— Records provided —
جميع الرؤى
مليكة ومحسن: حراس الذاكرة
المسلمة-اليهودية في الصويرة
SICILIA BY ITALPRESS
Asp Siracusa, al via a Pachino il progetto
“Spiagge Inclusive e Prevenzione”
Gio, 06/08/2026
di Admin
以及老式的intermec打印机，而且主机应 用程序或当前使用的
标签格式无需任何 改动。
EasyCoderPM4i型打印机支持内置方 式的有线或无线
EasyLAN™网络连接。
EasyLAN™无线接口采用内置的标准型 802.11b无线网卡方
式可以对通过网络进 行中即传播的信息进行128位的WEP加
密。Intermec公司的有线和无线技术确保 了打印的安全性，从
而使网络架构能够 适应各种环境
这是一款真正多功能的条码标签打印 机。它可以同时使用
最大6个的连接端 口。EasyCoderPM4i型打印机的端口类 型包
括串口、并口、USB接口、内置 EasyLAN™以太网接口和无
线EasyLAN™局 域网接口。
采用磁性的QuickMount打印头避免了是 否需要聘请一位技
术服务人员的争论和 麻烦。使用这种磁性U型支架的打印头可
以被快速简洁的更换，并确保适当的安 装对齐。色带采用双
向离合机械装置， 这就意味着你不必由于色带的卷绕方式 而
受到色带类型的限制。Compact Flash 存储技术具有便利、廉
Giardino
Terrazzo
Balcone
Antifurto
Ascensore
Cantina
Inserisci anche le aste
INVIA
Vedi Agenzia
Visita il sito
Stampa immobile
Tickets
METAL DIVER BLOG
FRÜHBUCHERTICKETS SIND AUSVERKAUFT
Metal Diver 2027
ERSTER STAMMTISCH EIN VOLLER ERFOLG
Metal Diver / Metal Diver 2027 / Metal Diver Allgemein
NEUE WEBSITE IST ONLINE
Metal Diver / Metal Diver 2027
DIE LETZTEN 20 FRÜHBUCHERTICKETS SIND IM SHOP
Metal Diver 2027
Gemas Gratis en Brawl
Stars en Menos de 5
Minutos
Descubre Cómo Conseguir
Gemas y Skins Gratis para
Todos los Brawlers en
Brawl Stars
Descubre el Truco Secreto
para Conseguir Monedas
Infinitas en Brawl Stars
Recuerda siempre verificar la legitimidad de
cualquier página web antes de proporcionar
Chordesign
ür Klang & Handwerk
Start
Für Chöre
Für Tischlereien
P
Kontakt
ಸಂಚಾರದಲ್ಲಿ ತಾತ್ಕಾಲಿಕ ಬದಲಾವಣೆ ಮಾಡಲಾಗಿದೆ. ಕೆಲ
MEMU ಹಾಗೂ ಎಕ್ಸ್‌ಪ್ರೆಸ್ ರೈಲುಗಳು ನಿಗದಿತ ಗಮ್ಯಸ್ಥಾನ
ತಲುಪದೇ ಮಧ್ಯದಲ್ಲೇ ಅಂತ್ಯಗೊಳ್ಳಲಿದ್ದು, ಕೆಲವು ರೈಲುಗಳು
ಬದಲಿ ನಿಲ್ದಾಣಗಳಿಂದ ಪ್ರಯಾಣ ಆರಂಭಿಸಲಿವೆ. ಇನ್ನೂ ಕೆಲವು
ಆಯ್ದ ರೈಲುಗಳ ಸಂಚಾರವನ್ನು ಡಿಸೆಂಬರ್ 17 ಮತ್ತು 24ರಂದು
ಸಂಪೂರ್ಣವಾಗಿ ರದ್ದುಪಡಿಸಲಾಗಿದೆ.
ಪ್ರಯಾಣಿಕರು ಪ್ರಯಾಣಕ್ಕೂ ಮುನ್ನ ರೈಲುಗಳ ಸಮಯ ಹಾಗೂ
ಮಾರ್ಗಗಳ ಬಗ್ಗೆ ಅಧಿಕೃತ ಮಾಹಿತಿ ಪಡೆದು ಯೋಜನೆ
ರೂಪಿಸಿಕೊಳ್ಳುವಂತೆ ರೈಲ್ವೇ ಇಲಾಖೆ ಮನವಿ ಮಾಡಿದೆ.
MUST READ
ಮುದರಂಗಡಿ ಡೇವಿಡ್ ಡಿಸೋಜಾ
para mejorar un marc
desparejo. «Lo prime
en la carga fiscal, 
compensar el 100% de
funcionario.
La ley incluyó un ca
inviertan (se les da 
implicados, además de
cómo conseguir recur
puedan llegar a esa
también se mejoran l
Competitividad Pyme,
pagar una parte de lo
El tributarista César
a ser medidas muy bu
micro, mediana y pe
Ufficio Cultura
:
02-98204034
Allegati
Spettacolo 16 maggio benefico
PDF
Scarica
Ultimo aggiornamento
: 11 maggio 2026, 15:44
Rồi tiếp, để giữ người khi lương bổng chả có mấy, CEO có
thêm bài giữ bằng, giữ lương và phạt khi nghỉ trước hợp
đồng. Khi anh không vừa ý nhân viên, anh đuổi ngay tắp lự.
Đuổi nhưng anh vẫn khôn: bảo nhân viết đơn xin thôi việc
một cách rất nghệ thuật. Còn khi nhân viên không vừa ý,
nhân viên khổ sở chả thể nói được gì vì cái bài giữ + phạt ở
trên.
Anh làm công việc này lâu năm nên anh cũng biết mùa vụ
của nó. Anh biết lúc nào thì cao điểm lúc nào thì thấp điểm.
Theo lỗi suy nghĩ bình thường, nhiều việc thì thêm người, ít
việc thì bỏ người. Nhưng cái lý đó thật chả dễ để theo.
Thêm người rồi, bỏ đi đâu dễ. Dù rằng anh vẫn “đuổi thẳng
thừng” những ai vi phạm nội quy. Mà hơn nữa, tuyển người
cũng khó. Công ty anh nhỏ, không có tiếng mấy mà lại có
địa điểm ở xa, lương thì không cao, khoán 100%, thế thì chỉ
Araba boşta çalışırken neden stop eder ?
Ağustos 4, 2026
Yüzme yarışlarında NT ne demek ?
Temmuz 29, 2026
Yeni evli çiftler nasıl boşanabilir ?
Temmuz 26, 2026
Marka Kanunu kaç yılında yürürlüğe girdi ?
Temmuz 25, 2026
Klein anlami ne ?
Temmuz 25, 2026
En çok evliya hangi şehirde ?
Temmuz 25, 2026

— Problem details —
Word for word, give the entire listing again.

— Exercise answer —
جميع الرؤى
مليكة ومحسن: حراس الذاكرة
المسلمة-اليهودية في الصويرة
SICILIA BY ITALPRESS
Asp Siracusa, al via a Pachino il progetto
“Spiagge Inclusive e Prevenzione”
Gio, 06/08/2026
di Admin
以及老式的intermec打印机，而且主机应 用程序或当前使用的
标签格式无需任何 改动。
EasyCoderPM4i型打印机支持内置方 式的有线或无线
EasyLAN™网络连接。
EasyLAN™无线接口采用内置的标准型 802.11b无线网卡方
式可以对通过网络进 行中即传播的信息进行128位的WEP加
密。Intermec公司的有线和无线技术确保 了打印的安全性，从
而使网络架构能够 适应各种环境
这是一款真正多功能的条码标签打印 机。它可以同时使用
最大6个的连接端 口。EasyCoderPM4i型打印机的端口类 型包
括串口、并口、USB接口、内置 EasyLAN™以太网接口和无
线EasyLAN™局 域网接口。
采用磁性的QuickMount打印头避免了是 否需要聘请一位技
术服务人员的争论和 麻烦。使用这种磁性U型支架的打印头可
以被快速简洁的更换，并确保适当的安 装对齐。色带采用双
向离合机械装置， 这就意味着你不必由于色带的卷绕方式 而
受到色带类型的限制。Compact Flash 存储技术具有便利、廉
Giardino
Terrazzo
Balcone
Antifurto
Ascensore
Cantina
Inserisci anche le aste
INVIA
Vedi Agenzia
Visita il sito
Stampa immobile
Tickets
METAL DIVER BLOG
FRÜHBUCHERTICKETS SIND AUSVERKAUFT
Metal Diver 2027
ERSTER STAMMTISCH EIN VOLLER ERFOLG
Metal Diver / Metal Diver 2027 / Metal Diver Allgemein
NEUE WEBSITE IST ONLINE
Metal Diver / Metal Diver 2027
DIE LETZTEN 20 FRÜHBUCHERTICKETS SIND IM SHOP
Metal Diver 2027
Gemas Gratis en Brawl
Stars en Menos de 5
Minutos
Descubre Cómo Conseguir
Gemas y Skins Gratis para
Todos los Brawlers en
Brawl Stars
Descubre el Truco Secreto
para Conseguir Monedas
Infinitas en Brawl Stars
Recuerda siempre verificar la legitimidad de
cualquier página web antes de proporcionar
Chordesign
ür Klang & Handwerk
Start
Für Chöre
Für Tischlereien
P
Kontakt
ಸಂಚಾರದಲ್ಲಿ ತಾತ್ಕಾಲಿಕ ಬದಲಾವಣೆ ಮಾಡಲಾಗಿದೆ. ಕೆಲ
MEMU ಹಾಗೂ ಎಕ್ಸ್‌ಪ್ರೆಸ್ ರೈಲುಗಳು ನಿಗದಿತ ಗಮ್ಯಸ್ಥಾನ
ತಲುಪದೇ ಮಧ್ಯದಲ್ಲೇ ಅಂತ್ಯಗೊಳ್ಳಲಿದ್ದು, ಕೆಲವು ರೈಲುಗಳು
ಬದಲಿ ನಿಲ್ದಾಣಗಳಿಂದ ಪ್ರಯಾಣ ಆರಂಭಿಸಲಿವೆ. ಇನ್ನೂ ಕೆಲವು
ಆಯ್ದ ರೈಲುಗಳ ಸಂಚಾರವನ್ನು ಡಿಸೆಂಬರ್ 17 ಮತ್ತು 24ರಂದು
ಸಂಪೂರ್ಣವಾಗಿ ರದ್ದುಪಡಿಸಲಾಗಿದೆ.
ಪ್ರಯಾಣಿಕರು ಪ್ರಯಾಣಕ್ಕೂ ಮುನ್ನ ರೈಲುಗಳ ಸಮಯ ಹಾಗೂ
ಮಾರ್ಗಗಳ ಬಗ್ಗೆ ಅಧಿಕೃತ ಮಾಹಿತಿ ಪಡೆದು ಯೋಜನೆ
ರೂಪಿಸಿಕೊಳ್ಳುವಂತೆ ರೈಲ್ವೇ ಇಲಾಖೆ ಮನವಿ ಮಾಡಿದೆ.
MUST READ
ಮುದರಂಗಡಿ ಡೇವಿಡ್ ಡಿಸೋಜಾ
para mejorar un marc
desparejo. «Lo prime
en la carga fiscal, 
compensar el 100% de
funcionario.
La ley incluyó un ca
inviertan (se les da 
implicados, además de
cómo conseguir recur
puedan llegar a esa
también se mejoran l
Competitividad Pyme,
pagar una parte de lo
El tributarista César
a ser medidas muy bu
micro, mediana y pe
Ufficio Cultura
:
02-98204034
Allegati
Spettacolo 16 maggio benefico
PDF
Scarica
Ultimo aggiornamento
: 11 maggio 2026, 15:44
Rồi tiếp, để giữ người khi lương bổng chả có mấy, CEO có
thêm bài giữ bằng, giữ lương và phạt khi nghỉ trước hợp
đồng. Khi anh không vừa ý nhân viên, anh đuổi ngay tắp lự.
Đuổi nhưng anh vẫn khôn: bảo nhân viết đơn xin thôi việc
một cách rất nghệ thuật. Còn khi nhân viên không vừa ý,
nhân viên khổ sở chả thể nói được gì vì cái bài giữ + phạt ở
trên.
Anh làm công việc này lâu năm nên anh cũng biết mùa vụ
của nó. Anh biết lúc nào thì cao điểm lúc nào thì thấp điểm.
Theo lỗi suy nghĩ bình thường, nhiều việc thì thêm người, ít
việc thì bỏ người. Nhưng cái lý đó thật chả dễ để theo.
Thêm người rồi, bỏ đi đâu dễ. Dù rằng anh vẫn “đuổi thẳng
thừng” những ai vi phạm nội quy. Mà hơn nữa, tuyển người
cũng khó. Công ty anh nhỏ, không có tiếng mấy mà lại có
địa điểm ở xa, lương thì không cao, khoán 100%, thế thì chỉ
Araba boşta çalışırken neden stop eder ?
Ağustos 4, 2026
Yüzme yarışlarında NT ne demek ?
Temmuz 29, 2026
Yeni evli çiftler nasıl boşanabilir ?
Temmuz 26, 2026
Marka Kanunu kaç yılında yürürlüğe girdi ?
Temmuz 25, 2026
Klein anlami ne ?
Temmuz 25, 2026
En çok evliya hangi şehirde ?
Temmuz 25, 2026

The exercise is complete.